• Records from a dataset:
⟨
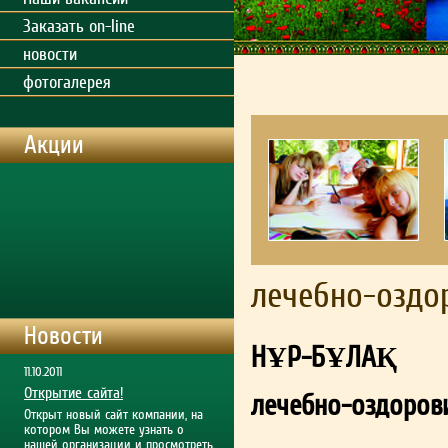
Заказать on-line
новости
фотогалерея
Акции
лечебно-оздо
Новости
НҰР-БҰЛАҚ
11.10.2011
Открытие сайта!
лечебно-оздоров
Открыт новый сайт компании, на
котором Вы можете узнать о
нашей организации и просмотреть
⟩
⟨
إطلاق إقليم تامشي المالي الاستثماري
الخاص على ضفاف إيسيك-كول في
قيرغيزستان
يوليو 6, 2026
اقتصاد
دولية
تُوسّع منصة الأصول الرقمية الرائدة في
⟩
⟨
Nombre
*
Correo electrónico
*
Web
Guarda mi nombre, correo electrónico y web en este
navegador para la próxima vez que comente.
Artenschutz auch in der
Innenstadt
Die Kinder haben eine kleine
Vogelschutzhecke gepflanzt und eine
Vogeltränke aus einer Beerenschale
⟩
• Action item: Copy only this part of the entries above: the line with "котором Вы можете узнать о", the line with "нашей организации и просмотреть", and the lines between, all exactly as written.

• Response for this exercise:
котором Вы можете узнать о
нашей организации и просмотреть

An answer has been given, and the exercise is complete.